La vie religieuse dans l’Eglise, Etudes, 356 (1982) 233-248
La aparición en la historia de tanto visible, tiene, sin embargo una Orden religiosa
nueva, aunque sea un fenómeno social, y por un aspecto misterioso.
NACIMIENTO Y TRANSFORMACIÓN DE LAS ÓRDENES RELIGIOSAS EN
LA IGLESIA
Una germinación no programada
Si tomamos tres casos particulares, que por su intensidad podemos considerar como
ejemplares de muchos otros, los monjes de S. Pacomio, los hermanos mendicantes de S.

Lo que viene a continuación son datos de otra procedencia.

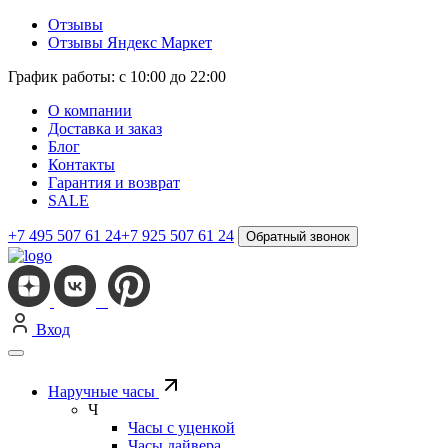
Отзывы
Отзывы Яндекс Маркет
График работы: с 10:00 до 22:00
О компании
Доставка и заказ
Блог
Контакты
Гарантия и возврат
SALE
+7 495 507 61 24
+7 925 507 61 24
Обратный звонок
Вход
Наручные часы
Ч
Часы с уценкой
Часы дайвера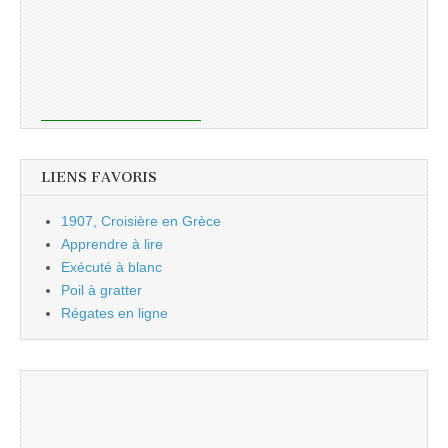
LIENS FAVORIS
1907, Croisière en Grèce
Apprendre à lire
Exécuté à blanc
Poil à gratter
Régates en ligne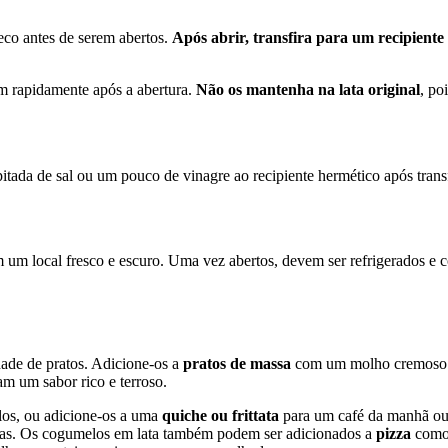
co antes de serem abertos.
Após abrir, transfira para um recipiente
m rapidamente após a abertura.
Não os mantenha na lata original
, po
tada de sal ou um pouco de vinagre ao recipiente hermético após transf
m local fresco e escuro. Uma vez abertos, devem ser refrigerados e
ade de pratos. Adicione-os a
pratos de massa
com um molho cremoso 
am um sabor rico e terroso.
os, ou adicione-os a uma
quiche ou frittata
para um café da manhã ou 
rvas. Os cogumelos em lata também podem ser adicionados a
pizza
como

Francisco y los clérigos regulares de S. Ignacio, la primera constatación que se nos
impone es que tales órdenes no son fruto de una programación. No han nacido de un
análisis de las necesidades de la Iglesia o de la sociedad que les era contemporánea; ni
son tampoco el producto de la voluntad personal del fundador; ni la realización de una
decisión de la jerarquía eclesial deseosa de cumplir mejor su responsabilidad pastoral.

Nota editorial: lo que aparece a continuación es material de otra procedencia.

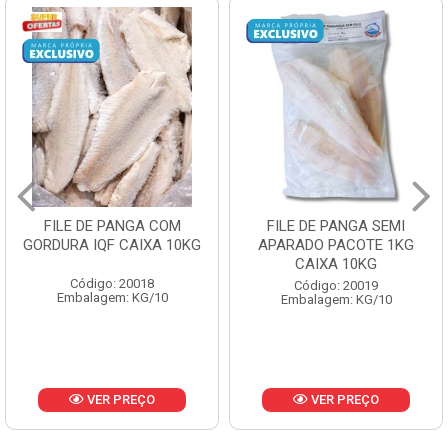
FILE DE PANGA COM
FILE DE PANGA SEMI
GORDURA IQF CAIXA 10KG
APARADO PACOTE 1KG
CAIXA 10KG
Código: 20018
Código: 20019
Embalagem: KG/10
Embalagem: KG/10
VER PREÇO
VER PREÇO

Al contrario no podemos dejar de reconocer la iniciativa siempre gratuita y, de alguna
manera, inexplicable, del Espíritu de Jesús que, como el viento, sopla sin que se sepa de
antemano a dónde va a conducir.
Pacomio era un asceta eremita junto a su maestro Palamón cuando "una voz le vino del
cielo" ordenándole construir un monasterio. Su maestro se ve obligado a confirmarle:
"Yo no te lo puedo prohibir, ya que no viene de ti, sino de Dios", aunque le duela perder
a su "hijo querido".
Nadie que conozca a Francisco pensará que él pueda haber previsto u organizado la
orden que fundó. A partir de la lectura del Evangelio, "impulsado por la fuerza divina"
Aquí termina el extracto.